Leave out the pictures. Return every record otherwise untouched.

(Dataset items)
------------------------------------------------

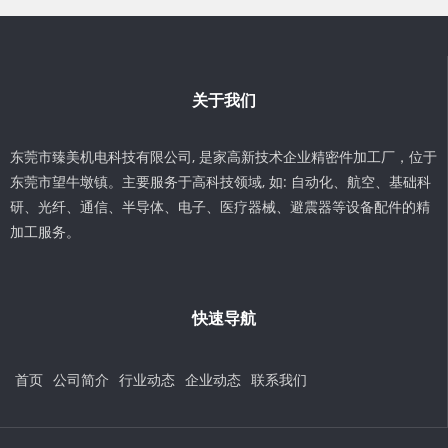
关于我们
东莞市臻美机电科技有限公司, 是家高新技术企业精密件加工厂，位于
东莞市望牛墩镇。主要服务于高科技领域, 如: 自动化、航空、基础科
研、光纤、通信、半导体、电子、医疗器械、避震器等设备配件的精
加工服务。
快速导航
首页
公司简介
行业动态
企业动态
联系我们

------------------------------------------------

*Response to this exercise*.
关于我们
东莞市臻美机电科技有限公司, 是家高新技术企业精密件加工厂，位于
东莞市望牛墩镇。主要服务于高科技领域, 如: 自动化、航空、基础科
研、光纤、通信、半导体、电子、医疗器械、避震器等设备配件的精
加工服务。
快速导航
首页
公司简介
行业动态
企业动态
联系我们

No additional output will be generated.